RAS LANUF, Libya/ CAIRO (Reuters) – Arab countries appealed to the United Nations yesterday to impose a no-fly zone on Libya as government troops backed by warplanes fought to drive rebels from remaining strongholds in western Libya.
Washington, which would play a leading role in enforcing any no-fly zone, called the declaration an “important step”; but it stopped short of commitment to any military action and made no proposal for a swift meeting of the UN Security Council.
Arab League Secretary General Amr Moussa said the League, meeting in Cairo yesterday, had decided that “serious crimes and great violations” committed by the government of Muammar Gaddafi against his people had stripped it of legitimacy.

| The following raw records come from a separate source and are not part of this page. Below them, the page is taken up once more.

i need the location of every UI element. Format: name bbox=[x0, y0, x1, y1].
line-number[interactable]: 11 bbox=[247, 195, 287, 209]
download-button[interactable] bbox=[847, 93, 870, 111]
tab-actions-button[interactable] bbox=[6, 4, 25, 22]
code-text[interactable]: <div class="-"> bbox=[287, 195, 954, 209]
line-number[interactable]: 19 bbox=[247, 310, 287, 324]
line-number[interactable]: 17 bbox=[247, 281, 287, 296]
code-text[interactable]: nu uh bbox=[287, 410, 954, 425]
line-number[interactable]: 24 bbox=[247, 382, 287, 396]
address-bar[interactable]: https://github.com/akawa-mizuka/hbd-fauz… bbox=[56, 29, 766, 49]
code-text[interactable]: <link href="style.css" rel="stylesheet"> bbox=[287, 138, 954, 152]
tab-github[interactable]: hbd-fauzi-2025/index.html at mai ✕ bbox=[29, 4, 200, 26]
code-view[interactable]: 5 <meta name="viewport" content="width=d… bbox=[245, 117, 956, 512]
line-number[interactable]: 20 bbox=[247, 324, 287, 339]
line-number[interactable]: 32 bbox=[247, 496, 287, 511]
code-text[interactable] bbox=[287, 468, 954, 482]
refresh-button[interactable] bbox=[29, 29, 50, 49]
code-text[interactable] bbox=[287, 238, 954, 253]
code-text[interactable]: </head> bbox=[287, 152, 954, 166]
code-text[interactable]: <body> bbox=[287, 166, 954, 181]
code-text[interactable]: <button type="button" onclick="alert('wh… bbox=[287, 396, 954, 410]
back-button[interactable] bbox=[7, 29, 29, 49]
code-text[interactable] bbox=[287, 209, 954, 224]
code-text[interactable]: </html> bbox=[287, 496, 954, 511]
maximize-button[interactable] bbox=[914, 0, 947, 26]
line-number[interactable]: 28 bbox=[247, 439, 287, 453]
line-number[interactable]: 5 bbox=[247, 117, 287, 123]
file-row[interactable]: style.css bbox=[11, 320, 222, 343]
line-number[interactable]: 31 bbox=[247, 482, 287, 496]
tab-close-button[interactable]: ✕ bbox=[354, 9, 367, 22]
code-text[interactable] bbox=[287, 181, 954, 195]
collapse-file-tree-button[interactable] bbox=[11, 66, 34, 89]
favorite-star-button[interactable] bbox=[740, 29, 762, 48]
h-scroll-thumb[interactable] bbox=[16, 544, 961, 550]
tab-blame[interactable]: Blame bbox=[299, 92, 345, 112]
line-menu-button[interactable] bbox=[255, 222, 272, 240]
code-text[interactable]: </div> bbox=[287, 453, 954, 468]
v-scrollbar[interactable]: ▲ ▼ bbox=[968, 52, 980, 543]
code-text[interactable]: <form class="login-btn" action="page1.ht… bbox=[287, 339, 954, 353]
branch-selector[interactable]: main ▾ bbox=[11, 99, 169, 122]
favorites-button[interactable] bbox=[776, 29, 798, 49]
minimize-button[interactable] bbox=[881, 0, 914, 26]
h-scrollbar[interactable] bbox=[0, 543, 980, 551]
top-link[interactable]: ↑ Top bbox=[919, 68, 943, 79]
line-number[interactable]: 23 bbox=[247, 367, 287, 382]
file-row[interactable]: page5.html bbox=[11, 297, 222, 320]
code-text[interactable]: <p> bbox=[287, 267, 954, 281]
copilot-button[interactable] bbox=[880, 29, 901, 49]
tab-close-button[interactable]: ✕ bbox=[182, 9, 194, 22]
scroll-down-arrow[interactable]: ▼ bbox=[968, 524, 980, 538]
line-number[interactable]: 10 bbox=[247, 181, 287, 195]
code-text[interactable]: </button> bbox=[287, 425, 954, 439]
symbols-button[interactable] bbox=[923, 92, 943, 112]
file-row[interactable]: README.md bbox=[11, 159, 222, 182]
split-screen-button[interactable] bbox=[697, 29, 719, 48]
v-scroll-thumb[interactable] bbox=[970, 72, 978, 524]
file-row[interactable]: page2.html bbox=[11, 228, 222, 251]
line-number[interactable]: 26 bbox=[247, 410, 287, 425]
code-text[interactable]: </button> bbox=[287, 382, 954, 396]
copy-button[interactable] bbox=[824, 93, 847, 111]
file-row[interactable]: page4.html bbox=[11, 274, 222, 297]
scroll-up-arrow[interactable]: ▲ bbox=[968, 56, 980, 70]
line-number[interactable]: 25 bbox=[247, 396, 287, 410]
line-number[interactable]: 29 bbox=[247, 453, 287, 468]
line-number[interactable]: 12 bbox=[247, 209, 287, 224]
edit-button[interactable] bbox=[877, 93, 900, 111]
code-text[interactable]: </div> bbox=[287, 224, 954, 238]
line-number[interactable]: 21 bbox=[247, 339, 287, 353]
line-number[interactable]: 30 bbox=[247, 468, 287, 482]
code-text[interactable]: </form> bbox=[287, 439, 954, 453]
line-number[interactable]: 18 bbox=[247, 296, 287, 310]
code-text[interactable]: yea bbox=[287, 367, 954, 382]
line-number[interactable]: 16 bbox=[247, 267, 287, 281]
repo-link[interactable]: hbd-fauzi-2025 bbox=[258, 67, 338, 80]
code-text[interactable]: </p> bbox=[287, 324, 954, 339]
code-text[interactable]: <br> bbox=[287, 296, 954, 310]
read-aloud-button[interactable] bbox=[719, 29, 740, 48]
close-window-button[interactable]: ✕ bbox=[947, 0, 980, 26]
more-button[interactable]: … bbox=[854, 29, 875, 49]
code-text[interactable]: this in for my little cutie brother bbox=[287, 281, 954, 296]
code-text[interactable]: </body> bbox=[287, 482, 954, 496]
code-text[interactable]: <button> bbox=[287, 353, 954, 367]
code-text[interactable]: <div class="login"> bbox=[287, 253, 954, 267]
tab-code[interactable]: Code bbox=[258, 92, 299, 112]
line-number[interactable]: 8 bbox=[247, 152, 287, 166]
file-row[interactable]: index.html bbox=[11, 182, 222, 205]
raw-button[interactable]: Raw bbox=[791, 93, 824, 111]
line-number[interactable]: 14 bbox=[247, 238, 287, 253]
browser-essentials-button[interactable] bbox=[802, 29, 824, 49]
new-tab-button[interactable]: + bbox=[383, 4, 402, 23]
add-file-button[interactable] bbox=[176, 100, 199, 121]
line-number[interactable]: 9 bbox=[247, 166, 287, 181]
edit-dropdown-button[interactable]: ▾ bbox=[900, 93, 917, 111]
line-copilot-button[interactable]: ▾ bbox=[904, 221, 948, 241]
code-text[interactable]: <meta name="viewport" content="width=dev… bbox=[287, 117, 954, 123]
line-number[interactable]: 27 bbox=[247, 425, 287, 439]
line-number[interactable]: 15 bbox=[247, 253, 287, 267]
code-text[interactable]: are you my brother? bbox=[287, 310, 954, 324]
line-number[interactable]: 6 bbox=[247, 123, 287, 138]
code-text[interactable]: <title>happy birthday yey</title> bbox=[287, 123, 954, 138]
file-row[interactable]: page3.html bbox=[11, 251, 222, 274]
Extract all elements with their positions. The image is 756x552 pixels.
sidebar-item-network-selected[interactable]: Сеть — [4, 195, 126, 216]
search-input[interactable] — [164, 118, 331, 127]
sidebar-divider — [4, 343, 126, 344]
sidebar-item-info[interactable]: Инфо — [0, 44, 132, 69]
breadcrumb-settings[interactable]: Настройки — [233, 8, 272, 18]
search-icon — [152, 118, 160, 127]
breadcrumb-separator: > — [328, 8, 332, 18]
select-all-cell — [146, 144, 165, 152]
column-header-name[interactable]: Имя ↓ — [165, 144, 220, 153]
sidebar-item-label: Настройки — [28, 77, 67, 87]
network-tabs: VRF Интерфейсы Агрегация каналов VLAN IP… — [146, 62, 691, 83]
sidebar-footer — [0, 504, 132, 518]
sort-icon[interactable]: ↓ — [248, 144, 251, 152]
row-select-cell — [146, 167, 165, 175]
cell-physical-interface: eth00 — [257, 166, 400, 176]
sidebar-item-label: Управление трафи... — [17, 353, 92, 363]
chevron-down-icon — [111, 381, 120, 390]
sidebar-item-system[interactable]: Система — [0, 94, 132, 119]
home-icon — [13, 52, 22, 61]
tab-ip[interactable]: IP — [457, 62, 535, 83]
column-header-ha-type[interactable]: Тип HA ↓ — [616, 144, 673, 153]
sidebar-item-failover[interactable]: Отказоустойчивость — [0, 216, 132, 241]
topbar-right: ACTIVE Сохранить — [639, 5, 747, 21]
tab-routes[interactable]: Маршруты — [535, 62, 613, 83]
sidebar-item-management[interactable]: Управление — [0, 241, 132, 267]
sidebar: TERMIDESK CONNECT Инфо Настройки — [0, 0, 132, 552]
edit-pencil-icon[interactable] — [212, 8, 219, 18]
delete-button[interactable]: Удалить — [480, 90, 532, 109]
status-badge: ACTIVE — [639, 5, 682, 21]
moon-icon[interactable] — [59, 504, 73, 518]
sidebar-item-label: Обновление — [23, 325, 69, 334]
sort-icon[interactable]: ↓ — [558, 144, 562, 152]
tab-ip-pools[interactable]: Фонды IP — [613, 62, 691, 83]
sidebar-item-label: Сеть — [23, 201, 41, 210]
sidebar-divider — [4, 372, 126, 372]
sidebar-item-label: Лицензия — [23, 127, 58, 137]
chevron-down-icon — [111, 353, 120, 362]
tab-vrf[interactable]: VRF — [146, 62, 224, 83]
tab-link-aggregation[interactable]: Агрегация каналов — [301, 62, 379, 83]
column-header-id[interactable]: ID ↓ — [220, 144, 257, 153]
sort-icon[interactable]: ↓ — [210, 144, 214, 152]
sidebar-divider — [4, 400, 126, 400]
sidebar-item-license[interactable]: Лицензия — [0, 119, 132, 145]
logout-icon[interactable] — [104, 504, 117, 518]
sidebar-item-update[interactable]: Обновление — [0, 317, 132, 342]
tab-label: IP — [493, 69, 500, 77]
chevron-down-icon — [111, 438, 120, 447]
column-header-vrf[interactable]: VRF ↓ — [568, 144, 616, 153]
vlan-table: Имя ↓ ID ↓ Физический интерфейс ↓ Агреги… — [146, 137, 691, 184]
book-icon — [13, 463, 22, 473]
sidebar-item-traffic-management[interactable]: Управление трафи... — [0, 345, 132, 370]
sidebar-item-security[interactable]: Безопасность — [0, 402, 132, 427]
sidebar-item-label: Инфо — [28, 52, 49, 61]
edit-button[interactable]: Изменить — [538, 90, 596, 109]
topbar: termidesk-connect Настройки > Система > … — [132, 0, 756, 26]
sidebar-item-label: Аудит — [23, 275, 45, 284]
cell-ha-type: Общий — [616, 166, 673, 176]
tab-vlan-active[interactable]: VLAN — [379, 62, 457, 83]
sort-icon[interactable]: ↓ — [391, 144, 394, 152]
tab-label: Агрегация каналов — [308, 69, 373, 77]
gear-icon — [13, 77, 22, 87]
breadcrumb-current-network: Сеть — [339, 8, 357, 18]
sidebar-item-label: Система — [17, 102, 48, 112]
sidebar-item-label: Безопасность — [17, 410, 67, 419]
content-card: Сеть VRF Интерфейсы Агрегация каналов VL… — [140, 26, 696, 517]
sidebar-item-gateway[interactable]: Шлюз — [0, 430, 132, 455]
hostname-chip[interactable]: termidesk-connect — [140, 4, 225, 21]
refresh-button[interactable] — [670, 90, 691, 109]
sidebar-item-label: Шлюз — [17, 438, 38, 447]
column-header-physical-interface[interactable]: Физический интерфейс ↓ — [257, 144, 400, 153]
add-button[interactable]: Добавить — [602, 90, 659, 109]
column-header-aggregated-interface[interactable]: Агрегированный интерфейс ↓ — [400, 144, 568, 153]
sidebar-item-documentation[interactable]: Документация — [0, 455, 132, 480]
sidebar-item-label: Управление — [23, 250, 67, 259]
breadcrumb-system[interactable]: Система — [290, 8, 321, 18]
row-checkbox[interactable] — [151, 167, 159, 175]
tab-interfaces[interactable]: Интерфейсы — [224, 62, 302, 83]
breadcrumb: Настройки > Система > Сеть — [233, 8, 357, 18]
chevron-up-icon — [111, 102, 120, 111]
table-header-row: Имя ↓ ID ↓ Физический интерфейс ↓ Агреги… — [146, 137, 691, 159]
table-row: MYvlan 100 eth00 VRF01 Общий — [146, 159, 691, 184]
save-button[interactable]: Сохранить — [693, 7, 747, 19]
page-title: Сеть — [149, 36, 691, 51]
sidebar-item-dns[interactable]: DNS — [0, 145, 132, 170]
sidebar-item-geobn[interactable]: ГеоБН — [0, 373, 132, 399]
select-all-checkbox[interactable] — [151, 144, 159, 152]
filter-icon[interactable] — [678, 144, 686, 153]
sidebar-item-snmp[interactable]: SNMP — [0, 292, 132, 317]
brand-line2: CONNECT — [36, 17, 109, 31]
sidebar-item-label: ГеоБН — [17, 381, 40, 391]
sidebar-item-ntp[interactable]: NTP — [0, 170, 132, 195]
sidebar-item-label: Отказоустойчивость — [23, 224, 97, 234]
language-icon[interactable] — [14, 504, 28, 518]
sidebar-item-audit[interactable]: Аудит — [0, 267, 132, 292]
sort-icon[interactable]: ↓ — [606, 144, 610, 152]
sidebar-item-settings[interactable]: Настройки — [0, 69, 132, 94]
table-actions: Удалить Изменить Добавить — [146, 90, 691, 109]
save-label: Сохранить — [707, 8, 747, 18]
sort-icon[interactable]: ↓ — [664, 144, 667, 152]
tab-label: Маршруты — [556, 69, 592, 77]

It was not clear if the League’s call for a no-fly zone would provide the unequivocal regional endorsement NATO requires for military action to curb Gaddafi. Diplomats in New York said they could not rule out a weekend meeting of the UN Security Council to vote on the issue, but added it was unlikely.
Events on the ground are moving more quickly than international diplomacy. While the EU and Washington hesitate, Gaddafi has marshalled his forces to defy a tide of reform across the Middle East that has seen autocratic rulers in Tunisia and Egypt toppled and unprecedented protest elsewhere.
Pro-Gaddafi troops unleashed an assault on Misrata, Libya’s third city and the only rebel outpost between the capital and the eastern front around the oil town of Ras Lanuf.
“We are hearing shelling. We have no choice but to fight,” rebel spokesman Gemal said by telephone from Misrata. “I can hear loud explosions,” said a resident who would only give his name as Mohammad. “Everybody is rushing home, the shops have closed and the rebels are taking up positions.”
Mussa Ibrahim, a government spokesman in Tripoli, could neither confirm nor deny a military operation was under way.